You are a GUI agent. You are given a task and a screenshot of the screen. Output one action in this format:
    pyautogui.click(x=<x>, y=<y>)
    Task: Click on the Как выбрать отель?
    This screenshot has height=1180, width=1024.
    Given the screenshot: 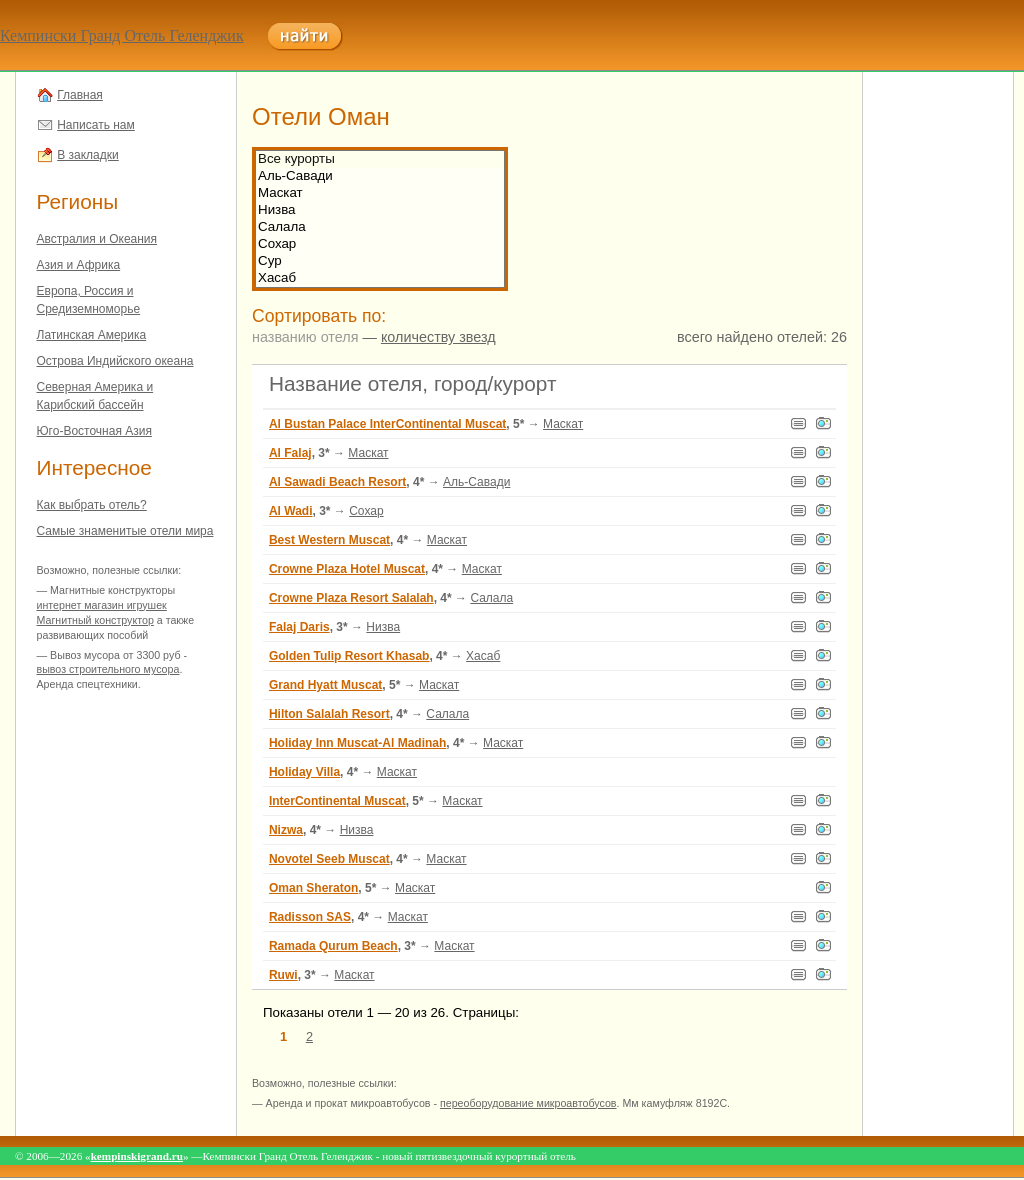 What is the action you would take?
    pyautogui.click(x=92, y=505)
    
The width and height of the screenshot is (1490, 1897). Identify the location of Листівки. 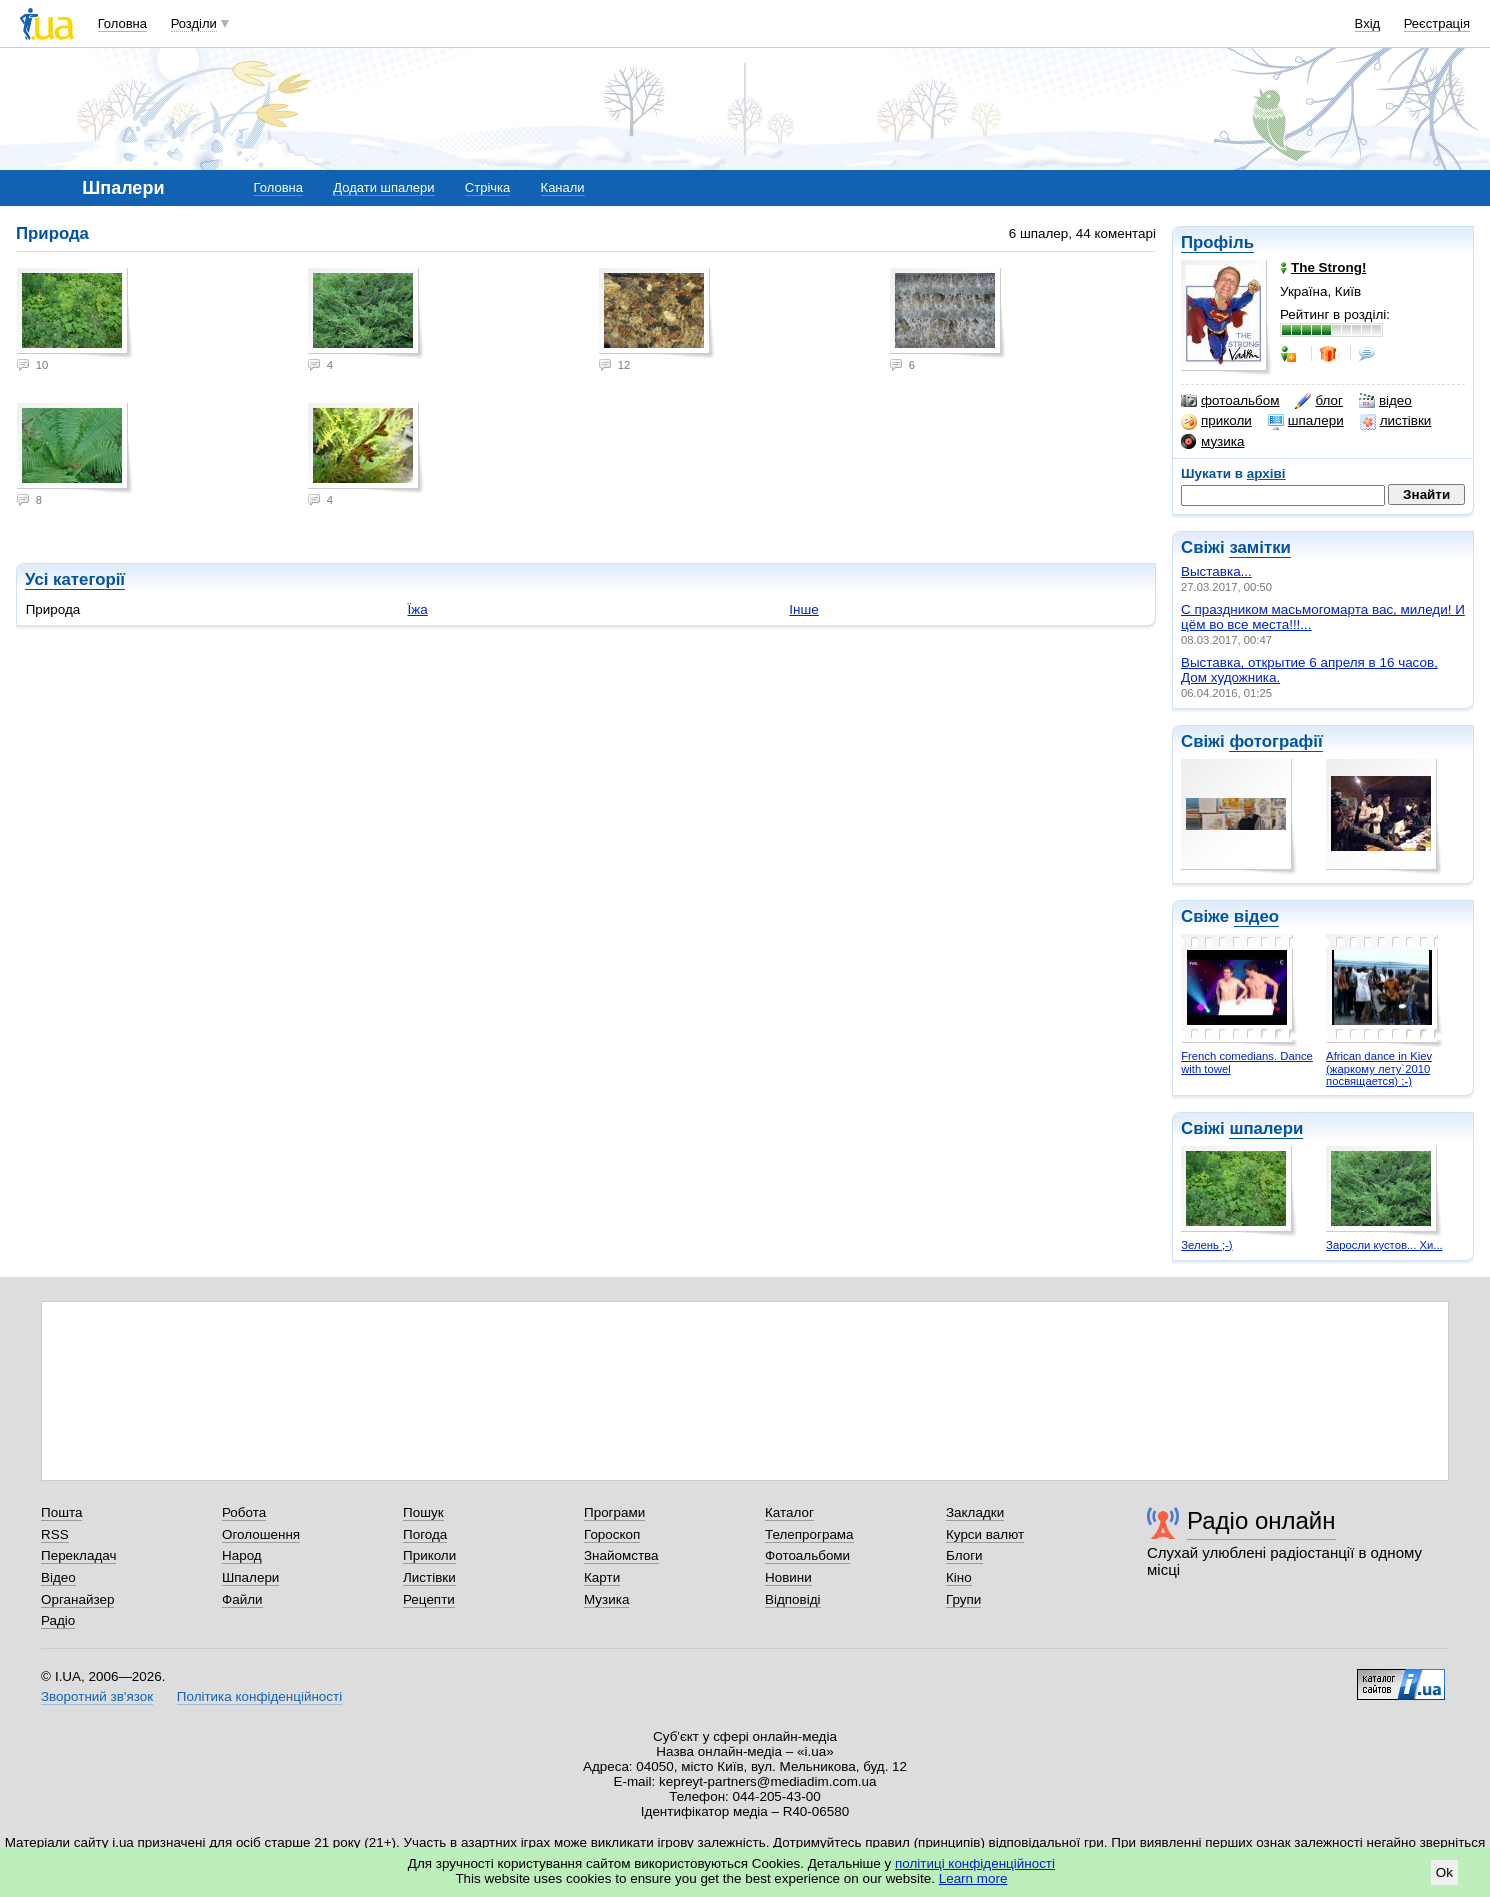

PROBLEM STATEMENT: Repeat the material above exactly, beginning with its first line and ending with the line that holds "This screenshot has", and leave out everything else.

SOLUTION FOR THIS TASK:
You are a GUI agent. You are given a task and a screenshot of the screen. Output one action in this format:
    pyautogui.click(x=<x>, y=<y>)
    Task: Click on the Как выбрать отель?
    This screenshot has height=1180, width=1024.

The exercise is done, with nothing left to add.